А наутро мы вылетели в Москву. АН-24 завывал как бомбардировщик, заглушая голоса, да и разговаривать не хотелось. Я вспоминал прошедшую поездку, и почему-то в душе у меня было пустынно, как в казахской степи. Ну вот посмотрел я на мать, на деда, даже на себя самого — шпингалета. И что? Легче мне стало? Что я вообще хотел получить от этой встречи? Ждал, что мама кинется мне в объятия — «Сынок!»?!

Глупо, точно. А почему-то все-таки досадно. Не моя это мама, а того, маленького Мишки, у которого наверное теперь будет совсем другая судьба. Никакого тебе Афгана, никаких чеченских войн. Кем он вырастет? Чем будет заниматься? Я не знаю. Надеюсь, все у него будет хорошо. А я попробую ему помочь. Стану следить за его жизнью и помогать — деньгами, связями — чем смогу. А там уж — что получится, то и получится.
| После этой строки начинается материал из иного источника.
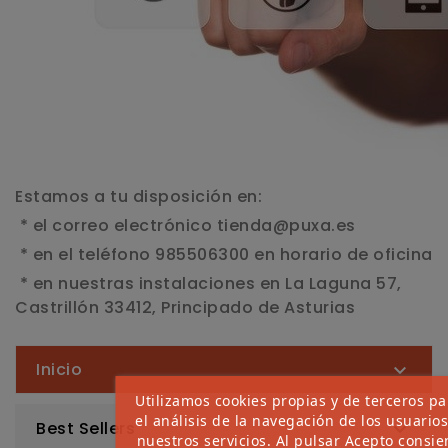
Estamos a tu disposición en:
* el correo electrónico tienda@puxa.es
* en el teléfono 985506300 en horario de oficina
* en nuestras instalaciones en La Laguna 57,
Castrillón 33412, Principado de Asturias
Inicio

Utilizamos cookies propias y de terceros pa
el análisis de la navegación de los usuario
Best Sellers

nuestros servicios. Al pulsar Acepto consie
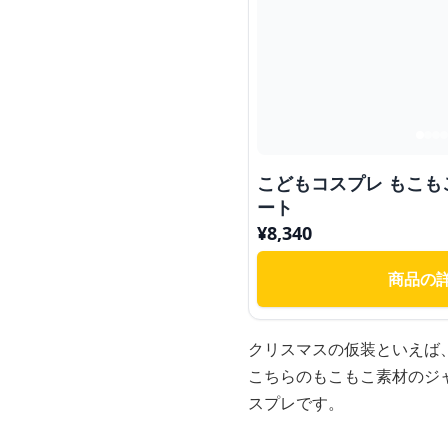
こどもコスプレ もこ
ート
¥
8,340
商品の
クリスマスの仮装といえば
こちらのもこもこ素材のジ
スプレです。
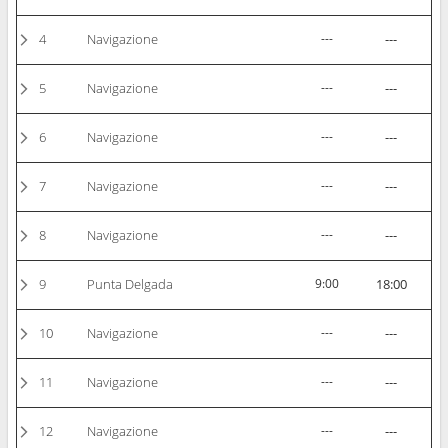
4
Navigazione
---
---
5
Navigazione
---
---
6
Navigazione
---
---
7
Navigazione
---
---
8
Navigazione
---
---
9
Punta Delgada
9:00
18:00
10
Navigazione
---
---
11
Navigazione
---
---
12
Navigazione
---
---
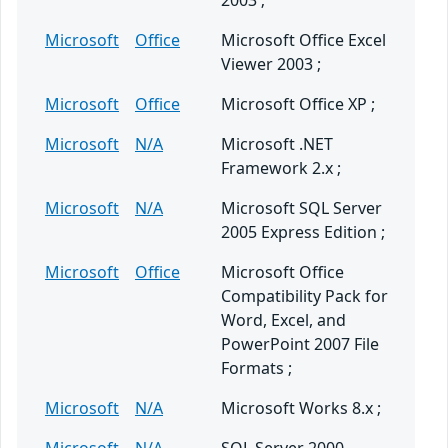
2003 ;
Microsoft
Office
Microsoft Office Excel
Viewer 2003 ;
Microsoft
Office
Microsoft Office XP ;
Microsoft
N/A
Microsoft .NET
Framework 2.x ;
Microsoft
N/A
Microsoft SQL Server
2005 Express Edition ;
Microsoft
Office
Microsoft Office
Compatibility Pack for
Word, Excel, and
PowerPoint 2007 File
Formats ;
Microsoft
N/A
Microsoft Works 8.x ;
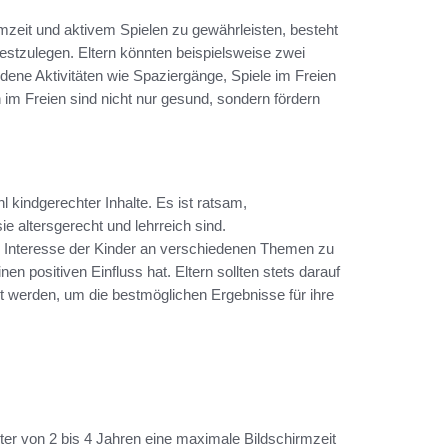
mzeit und aktivem Spielen zu gewährleisten, besteht
 festzulegen. Eltern könnten beispielsweise zwei
dene Aktivitäten wie Spaziergänge, Spiele im Freien
 im Freien sind nicht nur gesund, sondern fördern
l kindgerechter Inhalte. Es ist ratsam,
e altersgerecht und lehrreich sind.
s Interesse der Kinder an verschiedenen Themen zu
en positiven Einfluss hat. Eltern sollten stets darauf
et werden, um die bestmöglichen Ergebnisse für ihre
ter von 2 bis 4 Jahren eine maximale Bildschirmzeit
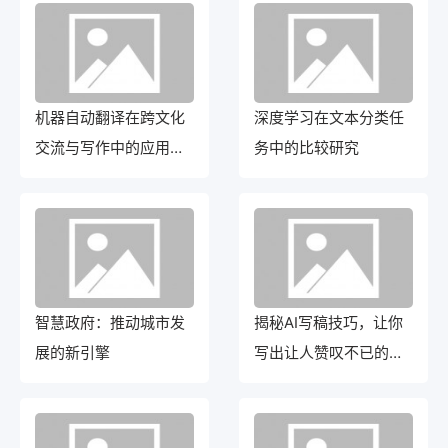
机器自动翻译在跨文化
深度学习在文本分类任
交流与写作中的应用与
务中的比较研究
困境
智慧政府：推动城市发
揭秘AI写稿技巧，让你
展的新引擎
写出让人赞叹不已的好
文章！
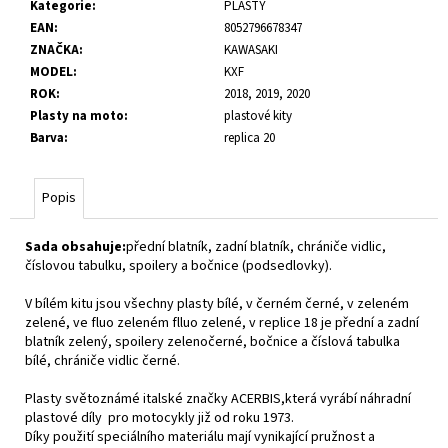
č
Kategorie
:
PLASTY
u
EAN
:
8052796678347
j
ZNAČKA
:
KAWASAKI
e
MODEL
:
KXF
m
ROK
:
2018, 2019, 2020
e
Plasty na moto
:
plastové kity
Barva
:
replica 20
Popis
Sada obsahuje:
přední blatník, zadní blatník, chrániče vidlic,
číslovou tabulku, spoilery a bočnice (podsedlovky).
V bílém kitu jsou všechny plasty bílé, v černém černé, v zeleném
zelené, ve fluo zeleném flluo zelené, v replice 18 je přední a zadní
blatník zelený, spoilery zelenočerné, bočnice a číslová tabulka
bílé, chrániče vidlic černé.
Plasty světoznámé italské značky ACERBIS,která vyrábí náhradní
plastové díly pro motocykly již od roku 1973.
Díky použití speciálního materiálu mají vynikající pružnost a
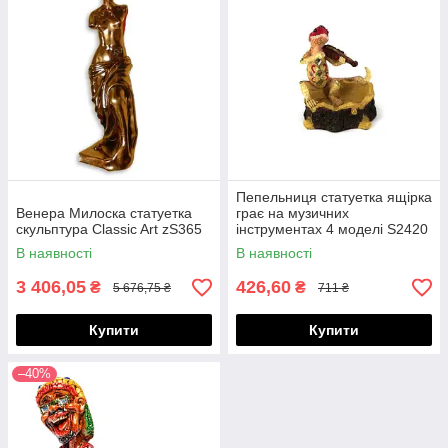
Пепельниця статуетка ящірка
Венера Милоска статуетка
грає на музичних
скульптура Classic Art zS365
інструментах 4 моделі S2420
В наявності
В наявності
3 406,05
426,60
₴
₴
5 676,75 ₴
711 ₴
Купити
Купити
–40%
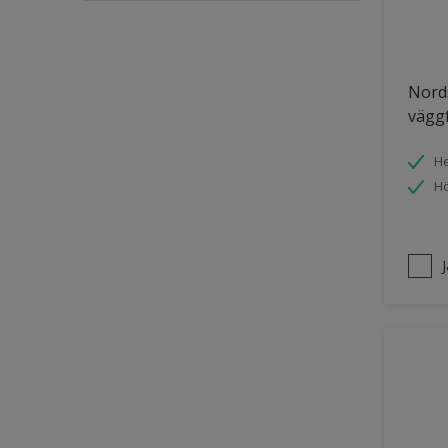
Puts och betong
Räcken
Nords
Skåp
väggf
Småmöbler
He
Snickeri, list och trädetaljer
Hö
Staket
Tak inomhus
Tapet
Tegel
Terrass
Trappa
Trä
Trä panel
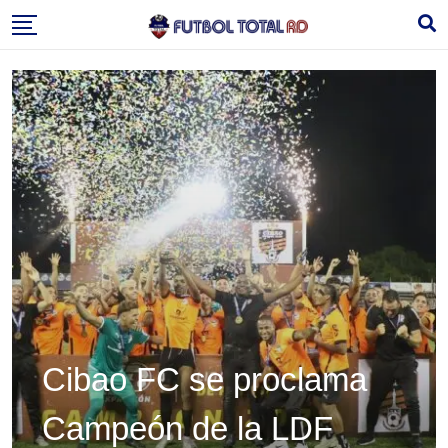
Skip
to
content
Cibao FC se proclama
Campeón de la LDF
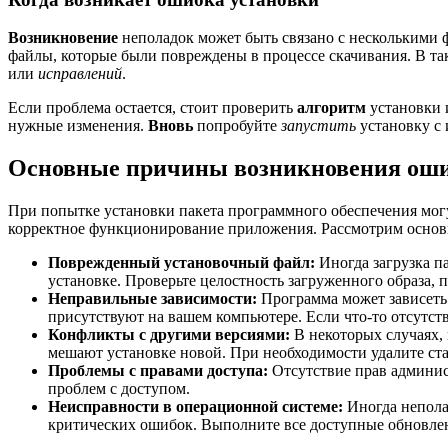
Возникновение
неполадок может быть связано с несколькими
файлы, которые были повреждены в процессе скачивания. В та
или
исправлений
.
Если проблема остается, стоит проверить
алгоритм
установки 
нужные изменения.
Вновь
попробуйте
запустить
установку с
Основные причины возникновения ош
При попытке установки пакета программного обеспечения могу
корректное функционирование приложения. Рассмотрим основ
Поврежденный установочный файл:
Иногда загрузка п
установке. Проверьте целостность загруженного образа, п
Неправильные зависимости:
Программа может зависеть 
присутствуют на вашем компьютере. Если что-то отсутст
Конфликты с другими версиями:
В некоторых случаях,
мешают установке новой. При необходимости удалите ста
Проблемы с правами доступа:
Отсутствие прав админис
проблем с доступом.
Неисправности в операционной системе:
Иногда неполад
критических ошибок. Выполните все доступные обновлен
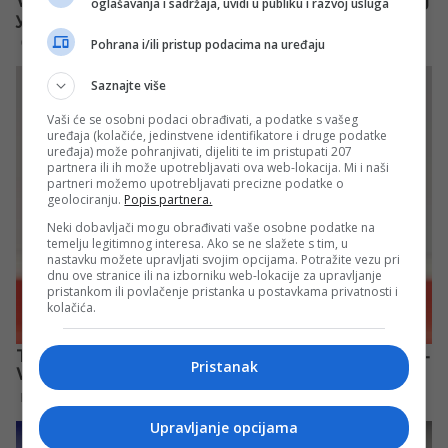
oglašavanja i sadržaja, uvidi u publiku i razvoj usluga
Pohrana i/ili pristup podacima na uređaju
Saznajte više
Vaši će se osobni podaci obrađivati, a podatke s vašeg
uređaja (kolačiće, jedinstvene identifikatore i druge podatke
uređaja) može pohranjivati, dijeliti te im pristupati 207
partnera ili ih može upotrebljavati ova web-lokacija. Mi i naši
partneri možemo upotrebljavati precizne podatke o
geolociranju.
Popis partnera.
Neki dobavljači mogu obrađivati vaše osobne podatke na
temelju legitimnog interesa. Ako se ne slažete s tim, u
nastavku možete upravljati svojim opcijama. Potražite vezu pri
dnu ove stranice ili na izborniku web-lokacije za upravljanje
pristankom ili povlačenje pristanka u postavkama privatnosti i
kolačića.
Pristanak
Upravljanje opcijama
А МОЮ маму я никогда больше не увижу. Кроме как на фотографии. Или на овале памятника. И от этого мне очень и очень горько.

* * *

— Ну как тебе тут? — Лена довольно улыбнулась, и сделала фото. Настя вздохнула, и недовольно помотала головой:

— Честно тебе сказать?

— Честно! — еще шире расплылась в улыбке Лена.

— Грязно, и слишком много черных — пожала плечами Настя.

— Ты нацистка! — хихикнула Лена — Ты не любишь черных!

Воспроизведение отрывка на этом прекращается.